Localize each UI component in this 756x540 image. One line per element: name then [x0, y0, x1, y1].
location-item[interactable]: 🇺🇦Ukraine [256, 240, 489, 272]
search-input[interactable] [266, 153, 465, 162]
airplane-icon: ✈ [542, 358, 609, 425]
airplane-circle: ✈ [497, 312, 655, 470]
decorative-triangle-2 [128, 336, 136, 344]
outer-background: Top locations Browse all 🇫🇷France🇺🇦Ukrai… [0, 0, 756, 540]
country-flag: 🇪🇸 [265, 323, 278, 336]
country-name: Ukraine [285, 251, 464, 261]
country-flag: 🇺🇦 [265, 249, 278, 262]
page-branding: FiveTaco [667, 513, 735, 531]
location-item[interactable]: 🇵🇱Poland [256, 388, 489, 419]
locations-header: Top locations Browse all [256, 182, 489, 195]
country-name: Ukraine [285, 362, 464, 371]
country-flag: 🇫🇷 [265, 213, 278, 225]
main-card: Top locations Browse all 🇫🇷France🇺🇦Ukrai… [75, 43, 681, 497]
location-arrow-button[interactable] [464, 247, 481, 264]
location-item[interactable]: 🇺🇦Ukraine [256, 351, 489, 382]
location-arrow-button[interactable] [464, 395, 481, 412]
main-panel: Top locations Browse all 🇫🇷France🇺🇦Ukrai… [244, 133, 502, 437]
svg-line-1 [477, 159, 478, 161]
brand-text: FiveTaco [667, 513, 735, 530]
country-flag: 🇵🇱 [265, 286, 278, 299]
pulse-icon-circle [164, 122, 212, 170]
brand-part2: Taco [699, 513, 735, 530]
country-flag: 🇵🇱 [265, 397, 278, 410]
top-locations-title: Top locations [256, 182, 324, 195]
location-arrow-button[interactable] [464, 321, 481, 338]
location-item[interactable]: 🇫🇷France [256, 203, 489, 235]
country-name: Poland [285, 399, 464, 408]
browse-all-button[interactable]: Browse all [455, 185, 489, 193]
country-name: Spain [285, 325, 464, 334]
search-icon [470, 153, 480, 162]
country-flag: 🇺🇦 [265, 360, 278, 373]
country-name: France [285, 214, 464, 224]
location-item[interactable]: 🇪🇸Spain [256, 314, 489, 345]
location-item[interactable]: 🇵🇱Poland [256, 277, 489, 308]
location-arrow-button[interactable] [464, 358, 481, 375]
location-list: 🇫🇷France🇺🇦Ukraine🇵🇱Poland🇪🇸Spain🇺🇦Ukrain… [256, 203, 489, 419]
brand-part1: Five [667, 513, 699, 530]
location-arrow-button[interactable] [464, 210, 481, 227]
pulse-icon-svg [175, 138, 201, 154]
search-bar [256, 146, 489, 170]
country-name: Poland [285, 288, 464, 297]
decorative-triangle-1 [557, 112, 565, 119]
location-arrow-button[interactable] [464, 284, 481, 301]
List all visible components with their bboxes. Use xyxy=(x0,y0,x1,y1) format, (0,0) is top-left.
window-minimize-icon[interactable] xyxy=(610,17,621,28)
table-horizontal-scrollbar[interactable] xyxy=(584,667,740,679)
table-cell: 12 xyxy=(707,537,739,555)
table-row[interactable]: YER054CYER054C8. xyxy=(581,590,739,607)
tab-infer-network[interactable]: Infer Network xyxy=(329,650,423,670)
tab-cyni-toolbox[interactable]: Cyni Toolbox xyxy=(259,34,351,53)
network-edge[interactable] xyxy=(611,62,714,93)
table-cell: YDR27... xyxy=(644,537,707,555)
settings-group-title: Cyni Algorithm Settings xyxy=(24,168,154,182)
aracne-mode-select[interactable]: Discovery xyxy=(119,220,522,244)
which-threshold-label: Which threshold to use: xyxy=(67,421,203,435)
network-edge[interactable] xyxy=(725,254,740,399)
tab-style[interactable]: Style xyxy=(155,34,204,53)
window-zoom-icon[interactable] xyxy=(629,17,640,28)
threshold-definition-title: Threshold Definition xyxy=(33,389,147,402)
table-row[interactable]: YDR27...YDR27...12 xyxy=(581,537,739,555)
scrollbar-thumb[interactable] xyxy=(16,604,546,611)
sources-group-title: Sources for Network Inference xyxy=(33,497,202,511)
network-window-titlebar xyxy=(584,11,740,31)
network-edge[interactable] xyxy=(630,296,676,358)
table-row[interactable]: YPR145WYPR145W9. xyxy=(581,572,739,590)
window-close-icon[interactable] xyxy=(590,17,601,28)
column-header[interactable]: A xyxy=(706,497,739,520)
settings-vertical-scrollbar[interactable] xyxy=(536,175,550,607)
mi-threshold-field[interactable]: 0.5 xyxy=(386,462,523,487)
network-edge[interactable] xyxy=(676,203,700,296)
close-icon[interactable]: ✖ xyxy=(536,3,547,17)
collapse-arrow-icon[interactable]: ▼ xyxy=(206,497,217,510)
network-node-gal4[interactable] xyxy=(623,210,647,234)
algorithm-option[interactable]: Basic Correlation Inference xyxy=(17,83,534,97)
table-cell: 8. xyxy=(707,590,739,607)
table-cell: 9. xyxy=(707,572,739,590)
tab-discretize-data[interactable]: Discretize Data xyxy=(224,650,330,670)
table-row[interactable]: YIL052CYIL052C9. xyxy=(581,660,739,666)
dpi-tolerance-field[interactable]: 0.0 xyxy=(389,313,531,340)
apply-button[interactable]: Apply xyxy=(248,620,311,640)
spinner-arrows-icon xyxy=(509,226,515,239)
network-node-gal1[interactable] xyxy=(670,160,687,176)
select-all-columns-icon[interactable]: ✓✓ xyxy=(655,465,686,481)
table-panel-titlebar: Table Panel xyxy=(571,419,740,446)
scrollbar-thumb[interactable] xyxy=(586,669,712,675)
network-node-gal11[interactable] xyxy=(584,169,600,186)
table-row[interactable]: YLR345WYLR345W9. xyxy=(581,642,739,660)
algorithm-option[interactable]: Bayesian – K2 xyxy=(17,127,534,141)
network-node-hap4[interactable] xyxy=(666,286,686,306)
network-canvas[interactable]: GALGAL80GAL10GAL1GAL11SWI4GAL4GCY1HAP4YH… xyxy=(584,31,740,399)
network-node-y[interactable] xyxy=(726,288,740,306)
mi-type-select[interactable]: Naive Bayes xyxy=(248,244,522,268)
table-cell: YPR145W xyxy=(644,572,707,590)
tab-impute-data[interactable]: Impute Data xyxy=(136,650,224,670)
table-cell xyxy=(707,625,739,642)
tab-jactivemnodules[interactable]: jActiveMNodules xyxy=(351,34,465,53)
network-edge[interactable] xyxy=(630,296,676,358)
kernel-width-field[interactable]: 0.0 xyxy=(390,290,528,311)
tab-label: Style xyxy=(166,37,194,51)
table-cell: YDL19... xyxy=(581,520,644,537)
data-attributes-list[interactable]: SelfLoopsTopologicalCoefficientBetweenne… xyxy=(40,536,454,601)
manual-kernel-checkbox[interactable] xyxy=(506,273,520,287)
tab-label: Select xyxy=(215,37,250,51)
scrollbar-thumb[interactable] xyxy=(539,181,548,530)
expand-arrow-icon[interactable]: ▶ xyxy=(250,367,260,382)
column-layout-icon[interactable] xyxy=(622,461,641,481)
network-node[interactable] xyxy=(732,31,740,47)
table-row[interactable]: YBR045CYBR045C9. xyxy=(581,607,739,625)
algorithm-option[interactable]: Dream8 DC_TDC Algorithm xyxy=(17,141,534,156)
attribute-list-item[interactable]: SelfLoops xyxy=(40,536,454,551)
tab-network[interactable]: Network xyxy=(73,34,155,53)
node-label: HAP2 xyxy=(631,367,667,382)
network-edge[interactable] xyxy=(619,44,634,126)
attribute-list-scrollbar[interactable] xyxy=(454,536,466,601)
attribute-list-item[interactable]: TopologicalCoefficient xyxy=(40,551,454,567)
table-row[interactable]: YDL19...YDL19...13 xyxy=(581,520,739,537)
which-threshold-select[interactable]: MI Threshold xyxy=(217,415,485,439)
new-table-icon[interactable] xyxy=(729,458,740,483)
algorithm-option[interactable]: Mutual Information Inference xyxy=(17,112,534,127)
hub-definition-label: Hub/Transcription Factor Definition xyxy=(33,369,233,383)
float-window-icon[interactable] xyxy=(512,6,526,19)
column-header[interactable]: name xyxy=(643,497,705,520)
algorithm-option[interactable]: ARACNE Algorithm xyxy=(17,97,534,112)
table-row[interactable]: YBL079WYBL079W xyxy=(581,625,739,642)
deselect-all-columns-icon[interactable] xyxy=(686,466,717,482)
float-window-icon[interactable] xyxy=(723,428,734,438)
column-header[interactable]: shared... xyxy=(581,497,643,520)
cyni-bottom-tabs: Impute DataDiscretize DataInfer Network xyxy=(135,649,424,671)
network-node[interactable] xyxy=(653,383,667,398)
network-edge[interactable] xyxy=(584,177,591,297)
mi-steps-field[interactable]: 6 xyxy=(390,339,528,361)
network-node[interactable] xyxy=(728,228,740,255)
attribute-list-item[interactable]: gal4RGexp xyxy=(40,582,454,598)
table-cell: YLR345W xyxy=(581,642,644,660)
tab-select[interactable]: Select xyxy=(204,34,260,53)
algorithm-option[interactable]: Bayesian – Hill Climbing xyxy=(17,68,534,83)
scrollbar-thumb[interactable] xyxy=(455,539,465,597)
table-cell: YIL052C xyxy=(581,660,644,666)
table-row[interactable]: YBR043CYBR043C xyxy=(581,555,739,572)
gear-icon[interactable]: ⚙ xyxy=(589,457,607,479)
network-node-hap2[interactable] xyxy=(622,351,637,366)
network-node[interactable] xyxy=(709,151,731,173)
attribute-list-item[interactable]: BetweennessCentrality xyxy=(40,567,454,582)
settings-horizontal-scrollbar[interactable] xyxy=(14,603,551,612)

★ ★ ★ ★ ★

* **GOAL OF THE EXERCISE**: Gather every line from the listing above in which "FiveTaco" appears, and copy those lines.

* **RESPONSE TO THIS EXERCISE**:
page-branding: FiveTaco [667, 513, 735, 531]
brand-text: FiveTaco [667, 513, 735, 530]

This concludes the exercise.